[EXERCISE AIM]:
Nothing but a number is wanted: the count of lines in the records below that include "Aceptar".

[DATASET EXTRACT — start]

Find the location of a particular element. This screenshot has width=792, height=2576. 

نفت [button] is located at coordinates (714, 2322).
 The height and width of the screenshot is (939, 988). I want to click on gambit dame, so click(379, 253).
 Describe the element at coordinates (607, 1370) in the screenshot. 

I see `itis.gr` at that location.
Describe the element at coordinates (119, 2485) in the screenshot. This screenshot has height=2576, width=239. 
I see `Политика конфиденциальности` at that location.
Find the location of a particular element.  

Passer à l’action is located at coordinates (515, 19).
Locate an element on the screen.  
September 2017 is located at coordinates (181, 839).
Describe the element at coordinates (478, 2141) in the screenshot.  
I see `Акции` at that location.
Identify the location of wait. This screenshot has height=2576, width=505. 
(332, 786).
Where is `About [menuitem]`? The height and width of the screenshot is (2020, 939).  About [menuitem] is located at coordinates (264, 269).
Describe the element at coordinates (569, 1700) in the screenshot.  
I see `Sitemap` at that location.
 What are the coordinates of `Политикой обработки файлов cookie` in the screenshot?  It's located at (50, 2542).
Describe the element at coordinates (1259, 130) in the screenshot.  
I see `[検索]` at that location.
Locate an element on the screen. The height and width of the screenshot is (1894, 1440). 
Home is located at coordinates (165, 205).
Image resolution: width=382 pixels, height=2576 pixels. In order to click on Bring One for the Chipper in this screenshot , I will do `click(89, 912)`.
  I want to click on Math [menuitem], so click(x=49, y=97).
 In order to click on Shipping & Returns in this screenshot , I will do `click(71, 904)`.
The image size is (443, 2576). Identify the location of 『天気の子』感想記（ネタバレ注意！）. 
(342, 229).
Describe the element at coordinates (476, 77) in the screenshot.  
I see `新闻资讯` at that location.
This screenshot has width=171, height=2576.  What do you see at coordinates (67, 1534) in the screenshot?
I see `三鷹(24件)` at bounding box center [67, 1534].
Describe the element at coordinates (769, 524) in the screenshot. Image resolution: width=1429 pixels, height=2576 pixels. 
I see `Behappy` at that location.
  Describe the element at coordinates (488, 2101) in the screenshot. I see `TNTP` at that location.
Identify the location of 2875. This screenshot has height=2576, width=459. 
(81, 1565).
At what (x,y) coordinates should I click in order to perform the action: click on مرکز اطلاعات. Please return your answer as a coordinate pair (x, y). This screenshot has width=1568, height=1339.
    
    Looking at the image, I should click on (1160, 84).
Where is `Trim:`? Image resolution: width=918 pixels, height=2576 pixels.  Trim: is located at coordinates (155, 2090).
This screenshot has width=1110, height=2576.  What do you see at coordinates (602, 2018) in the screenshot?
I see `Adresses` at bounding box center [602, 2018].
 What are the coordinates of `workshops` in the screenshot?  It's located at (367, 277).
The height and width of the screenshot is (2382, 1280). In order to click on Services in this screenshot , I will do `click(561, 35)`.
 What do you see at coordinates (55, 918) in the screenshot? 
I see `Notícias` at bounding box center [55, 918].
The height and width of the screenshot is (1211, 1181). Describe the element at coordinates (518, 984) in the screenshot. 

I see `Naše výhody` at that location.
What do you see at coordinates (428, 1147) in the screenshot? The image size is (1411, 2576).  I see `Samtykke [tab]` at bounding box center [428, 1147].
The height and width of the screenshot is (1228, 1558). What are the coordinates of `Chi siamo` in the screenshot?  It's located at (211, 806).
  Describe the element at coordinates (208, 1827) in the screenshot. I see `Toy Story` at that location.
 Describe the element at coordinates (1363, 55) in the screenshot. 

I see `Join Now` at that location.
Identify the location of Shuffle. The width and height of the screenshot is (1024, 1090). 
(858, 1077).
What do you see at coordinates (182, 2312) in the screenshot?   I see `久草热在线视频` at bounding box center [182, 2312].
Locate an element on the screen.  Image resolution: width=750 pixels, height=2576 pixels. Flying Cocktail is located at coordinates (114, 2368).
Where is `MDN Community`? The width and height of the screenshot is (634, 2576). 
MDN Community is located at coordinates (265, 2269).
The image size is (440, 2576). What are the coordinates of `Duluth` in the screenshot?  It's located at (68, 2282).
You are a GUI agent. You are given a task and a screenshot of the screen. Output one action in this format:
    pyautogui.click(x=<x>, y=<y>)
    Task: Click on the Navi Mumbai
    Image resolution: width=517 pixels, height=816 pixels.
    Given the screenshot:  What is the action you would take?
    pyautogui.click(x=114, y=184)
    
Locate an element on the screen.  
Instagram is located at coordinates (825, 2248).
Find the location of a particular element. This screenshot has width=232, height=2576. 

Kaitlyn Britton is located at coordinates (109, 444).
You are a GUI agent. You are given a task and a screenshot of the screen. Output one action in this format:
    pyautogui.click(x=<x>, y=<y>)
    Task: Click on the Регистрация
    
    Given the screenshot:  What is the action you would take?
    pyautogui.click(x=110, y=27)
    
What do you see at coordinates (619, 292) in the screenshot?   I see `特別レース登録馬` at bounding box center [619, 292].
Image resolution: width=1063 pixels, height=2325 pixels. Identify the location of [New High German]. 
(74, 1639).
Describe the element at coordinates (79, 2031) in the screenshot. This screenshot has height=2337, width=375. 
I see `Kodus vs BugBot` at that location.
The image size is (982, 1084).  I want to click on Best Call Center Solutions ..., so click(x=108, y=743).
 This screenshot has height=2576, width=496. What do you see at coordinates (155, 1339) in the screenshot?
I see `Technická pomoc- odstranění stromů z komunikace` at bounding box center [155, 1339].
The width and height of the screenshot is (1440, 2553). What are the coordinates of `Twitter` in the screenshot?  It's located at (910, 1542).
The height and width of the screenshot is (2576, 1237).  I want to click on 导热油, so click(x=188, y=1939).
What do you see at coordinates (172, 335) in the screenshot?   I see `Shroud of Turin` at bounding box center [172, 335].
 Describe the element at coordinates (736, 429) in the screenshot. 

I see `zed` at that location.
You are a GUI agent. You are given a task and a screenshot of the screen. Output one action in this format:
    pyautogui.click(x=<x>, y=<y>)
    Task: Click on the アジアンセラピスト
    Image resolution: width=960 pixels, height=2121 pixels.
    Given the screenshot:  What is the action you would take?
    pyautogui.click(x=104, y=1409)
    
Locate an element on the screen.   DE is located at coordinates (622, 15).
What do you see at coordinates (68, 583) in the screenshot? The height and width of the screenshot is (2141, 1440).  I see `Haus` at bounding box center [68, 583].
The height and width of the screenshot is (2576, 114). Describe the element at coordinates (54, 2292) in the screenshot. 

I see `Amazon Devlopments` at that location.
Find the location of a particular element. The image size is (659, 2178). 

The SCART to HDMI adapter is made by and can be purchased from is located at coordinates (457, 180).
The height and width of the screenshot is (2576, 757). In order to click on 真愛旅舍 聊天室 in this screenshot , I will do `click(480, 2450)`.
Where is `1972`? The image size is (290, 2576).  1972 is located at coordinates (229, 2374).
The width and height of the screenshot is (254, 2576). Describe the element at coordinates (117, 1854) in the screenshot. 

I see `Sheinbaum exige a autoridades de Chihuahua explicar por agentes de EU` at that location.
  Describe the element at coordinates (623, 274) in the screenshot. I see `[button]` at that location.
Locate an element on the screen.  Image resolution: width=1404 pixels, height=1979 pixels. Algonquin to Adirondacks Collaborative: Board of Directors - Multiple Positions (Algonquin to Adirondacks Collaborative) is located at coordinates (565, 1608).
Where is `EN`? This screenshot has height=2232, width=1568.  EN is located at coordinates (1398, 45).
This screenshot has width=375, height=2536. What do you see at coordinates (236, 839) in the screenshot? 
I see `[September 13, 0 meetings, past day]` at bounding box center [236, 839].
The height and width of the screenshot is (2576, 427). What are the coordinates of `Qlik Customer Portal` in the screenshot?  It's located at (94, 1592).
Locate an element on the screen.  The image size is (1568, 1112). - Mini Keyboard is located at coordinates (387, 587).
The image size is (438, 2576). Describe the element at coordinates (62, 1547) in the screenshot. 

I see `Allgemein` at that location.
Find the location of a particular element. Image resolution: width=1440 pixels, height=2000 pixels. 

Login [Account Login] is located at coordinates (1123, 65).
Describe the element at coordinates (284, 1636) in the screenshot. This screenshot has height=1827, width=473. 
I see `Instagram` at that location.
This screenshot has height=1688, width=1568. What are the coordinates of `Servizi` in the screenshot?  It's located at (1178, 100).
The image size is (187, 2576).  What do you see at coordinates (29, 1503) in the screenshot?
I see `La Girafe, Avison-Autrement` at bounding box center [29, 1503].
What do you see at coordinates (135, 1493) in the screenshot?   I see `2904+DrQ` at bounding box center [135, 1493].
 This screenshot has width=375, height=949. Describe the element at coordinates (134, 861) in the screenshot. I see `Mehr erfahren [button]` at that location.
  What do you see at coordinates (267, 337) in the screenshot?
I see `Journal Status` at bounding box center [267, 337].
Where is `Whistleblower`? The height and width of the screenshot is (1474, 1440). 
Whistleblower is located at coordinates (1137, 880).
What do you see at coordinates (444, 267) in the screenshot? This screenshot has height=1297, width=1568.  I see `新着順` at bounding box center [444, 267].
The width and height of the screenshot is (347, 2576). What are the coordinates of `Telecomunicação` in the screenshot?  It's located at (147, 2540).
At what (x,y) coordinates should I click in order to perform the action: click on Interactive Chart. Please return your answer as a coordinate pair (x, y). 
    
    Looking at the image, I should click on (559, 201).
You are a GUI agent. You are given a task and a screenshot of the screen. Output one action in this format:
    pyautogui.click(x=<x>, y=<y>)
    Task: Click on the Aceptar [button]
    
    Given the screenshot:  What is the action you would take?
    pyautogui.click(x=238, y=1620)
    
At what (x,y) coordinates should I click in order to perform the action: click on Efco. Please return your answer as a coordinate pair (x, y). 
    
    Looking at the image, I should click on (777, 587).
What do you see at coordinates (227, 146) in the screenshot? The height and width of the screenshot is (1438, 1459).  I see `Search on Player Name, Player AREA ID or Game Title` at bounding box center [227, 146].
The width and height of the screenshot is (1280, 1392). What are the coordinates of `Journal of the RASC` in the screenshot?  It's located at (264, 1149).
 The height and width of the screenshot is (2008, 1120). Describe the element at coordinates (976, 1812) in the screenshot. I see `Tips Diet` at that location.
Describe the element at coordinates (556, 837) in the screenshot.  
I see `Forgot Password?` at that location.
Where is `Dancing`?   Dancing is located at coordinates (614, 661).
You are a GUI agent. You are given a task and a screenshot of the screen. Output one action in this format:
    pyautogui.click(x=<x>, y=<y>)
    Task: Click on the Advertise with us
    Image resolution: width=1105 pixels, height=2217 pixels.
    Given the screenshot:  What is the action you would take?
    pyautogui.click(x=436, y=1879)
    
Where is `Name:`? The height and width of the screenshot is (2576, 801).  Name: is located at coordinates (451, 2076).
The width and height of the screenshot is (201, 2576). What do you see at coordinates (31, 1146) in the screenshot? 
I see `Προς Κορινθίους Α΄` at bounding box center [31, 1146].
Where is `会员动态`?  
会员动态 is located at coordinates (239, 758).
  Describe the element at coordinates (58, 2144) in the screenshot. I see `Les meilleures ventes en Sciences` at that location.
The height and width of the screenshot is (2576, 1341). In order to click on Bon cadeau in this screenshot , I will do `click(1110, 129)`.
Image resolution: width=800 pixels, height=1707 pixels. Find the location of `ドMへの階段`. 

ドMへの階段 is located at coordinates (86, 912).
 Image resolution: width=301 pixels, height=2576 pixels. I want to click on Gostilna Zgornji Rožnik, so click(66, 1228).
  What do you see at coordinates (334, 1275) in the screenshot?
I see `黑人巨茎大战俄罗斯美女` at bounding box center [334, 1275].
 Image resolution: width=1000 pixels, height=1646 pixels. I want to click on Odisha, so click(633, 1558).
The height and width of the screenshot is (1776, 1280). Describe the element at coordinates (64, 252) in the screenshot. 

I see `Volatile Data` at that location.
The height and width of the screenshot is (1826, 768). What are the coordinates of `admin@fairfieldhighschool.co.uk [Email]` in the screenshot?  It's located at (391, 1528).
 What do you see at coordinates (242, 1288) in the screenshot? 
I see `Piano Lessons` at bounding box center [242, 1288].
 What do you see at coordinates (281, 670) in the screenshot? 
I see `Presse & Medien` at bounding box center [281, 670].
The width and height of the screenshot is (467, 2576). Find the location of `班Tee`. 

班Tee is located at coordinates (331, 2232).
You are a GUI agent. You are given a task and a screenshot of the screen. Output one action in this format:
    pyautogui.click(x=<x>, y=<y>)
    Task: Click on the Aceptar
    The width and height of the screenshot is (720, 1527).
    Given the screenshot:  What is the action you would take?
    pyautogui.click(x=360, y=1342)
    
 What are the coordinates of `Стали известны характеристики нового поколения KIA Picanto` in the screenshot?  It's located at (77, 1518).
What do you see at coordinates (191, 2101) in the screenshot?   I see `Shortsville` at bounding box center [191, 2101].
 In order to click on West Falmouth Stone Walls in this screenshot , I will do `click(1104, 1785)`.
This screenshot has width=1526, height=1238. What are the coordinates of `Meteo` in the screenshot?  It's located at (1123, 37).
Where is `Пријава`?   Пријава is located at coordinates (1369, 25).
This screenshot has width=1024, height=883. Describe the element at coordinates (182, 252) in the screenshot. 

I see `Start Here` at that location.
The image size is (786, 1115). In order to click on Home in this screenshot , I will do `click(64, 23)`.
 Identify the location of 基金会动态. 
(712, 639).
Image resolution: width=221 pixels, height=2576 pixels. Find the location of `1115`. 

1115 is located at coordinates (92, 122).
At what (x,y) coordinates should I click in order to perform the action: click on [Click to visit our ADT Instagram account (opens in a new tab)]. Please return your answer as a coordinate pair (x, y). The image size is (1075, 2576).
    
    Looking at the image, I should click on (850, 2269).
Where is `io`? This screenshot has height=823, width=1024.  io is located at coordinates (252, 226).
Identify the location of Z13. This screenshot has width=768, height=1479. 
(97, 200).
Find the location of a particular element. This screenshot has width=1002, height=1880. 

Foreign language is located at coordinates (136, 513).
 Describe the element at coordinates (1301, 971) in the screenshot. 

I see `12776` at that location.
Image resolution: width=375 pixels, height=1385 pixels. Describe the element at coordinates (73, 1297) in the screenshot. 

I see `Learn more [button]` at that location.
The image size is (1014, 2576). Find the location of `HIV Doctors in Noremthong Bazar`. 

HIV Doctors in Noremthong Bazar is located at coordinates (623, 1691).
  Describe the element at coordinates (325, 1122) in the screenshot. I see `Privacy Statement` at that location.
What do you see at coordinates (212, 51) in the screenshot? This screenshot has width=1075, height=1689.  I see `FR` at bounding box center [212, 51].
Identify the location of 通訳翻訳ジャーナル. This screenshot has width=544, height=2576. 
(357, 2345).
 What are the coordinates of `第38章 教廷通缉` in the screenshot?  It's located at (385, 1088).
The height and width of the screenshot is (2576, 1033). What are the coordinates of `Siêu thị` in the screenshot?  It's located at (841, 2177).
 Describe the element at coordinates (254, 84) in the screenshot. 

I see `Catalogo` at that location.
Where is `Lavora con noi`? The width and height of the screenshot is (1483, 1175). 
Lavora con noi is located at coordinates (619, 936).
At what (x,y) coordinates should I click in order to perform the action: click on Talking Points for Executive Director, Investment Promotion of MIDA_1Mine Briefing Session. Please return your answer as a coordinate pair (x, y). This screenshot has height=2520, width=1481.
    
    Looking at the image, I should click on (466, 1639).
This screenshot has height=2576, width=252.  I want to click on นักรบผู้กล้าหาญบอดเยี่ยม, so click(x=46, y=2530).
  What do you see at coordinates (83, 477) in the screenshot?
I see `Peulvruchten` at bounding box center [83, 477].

[DATASET EXTRACT — finish]

[SOLUTION]:
2